The lines to copy are those with "Paris" in them. Pull each one from the entries below.

Dataset entries
▼▼▼

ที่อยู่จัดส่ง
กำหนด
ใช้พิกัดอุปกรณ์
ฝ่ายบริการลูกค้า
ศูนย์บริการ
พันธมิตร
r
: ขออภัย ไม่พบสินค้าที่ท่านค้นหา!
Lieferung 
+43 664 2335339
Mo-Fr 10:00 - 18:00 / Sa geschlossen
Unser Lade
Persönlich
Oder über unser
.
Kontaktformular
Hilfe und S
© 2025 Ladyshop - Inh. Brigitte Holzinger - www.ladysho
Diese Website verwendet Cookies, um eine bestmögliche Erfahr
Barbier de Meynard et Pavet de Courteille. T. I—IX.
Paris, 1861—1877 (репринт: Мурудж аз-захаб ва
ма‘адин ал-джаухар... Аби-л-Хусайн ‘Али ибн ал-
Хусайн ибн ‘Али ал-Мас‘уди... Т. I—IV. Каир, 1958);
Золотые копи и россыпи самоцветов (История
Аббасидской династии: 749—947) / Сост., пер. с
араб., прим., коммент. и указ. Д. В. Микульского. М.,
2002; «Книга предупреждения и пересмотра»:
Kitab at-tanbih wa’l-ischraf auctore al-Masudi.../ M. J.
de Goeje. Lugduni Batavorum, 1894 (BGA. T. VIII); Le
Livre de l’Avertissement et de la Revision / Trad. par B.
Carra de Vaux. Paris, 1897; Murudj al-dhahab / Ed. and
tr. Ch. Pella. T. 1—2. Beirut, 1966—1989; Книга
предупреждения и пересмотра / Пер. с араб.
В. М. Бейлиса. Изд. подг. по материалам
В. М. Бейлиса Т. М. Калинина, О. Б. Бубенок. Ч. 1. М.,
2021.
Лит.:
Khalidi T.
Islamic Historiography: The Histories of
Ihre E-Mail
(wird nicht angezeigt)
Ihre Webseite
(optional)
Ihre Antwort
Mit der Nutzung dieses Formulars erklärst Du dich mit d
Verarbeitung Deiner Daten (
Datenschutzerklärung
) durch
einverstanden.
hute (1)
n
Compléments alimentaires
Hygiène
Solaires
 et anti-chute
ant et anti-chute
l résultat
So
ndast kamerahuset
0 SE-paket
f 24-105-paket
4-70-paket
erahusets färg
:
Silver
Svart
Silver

▲▲▲

__Result of the exercise__:
Paris, 1861—1877 (репринт: Мурудж аз-захаб ва
Carra de Vaux. Paris, 1897; Murudj al-dhahab / Ed. and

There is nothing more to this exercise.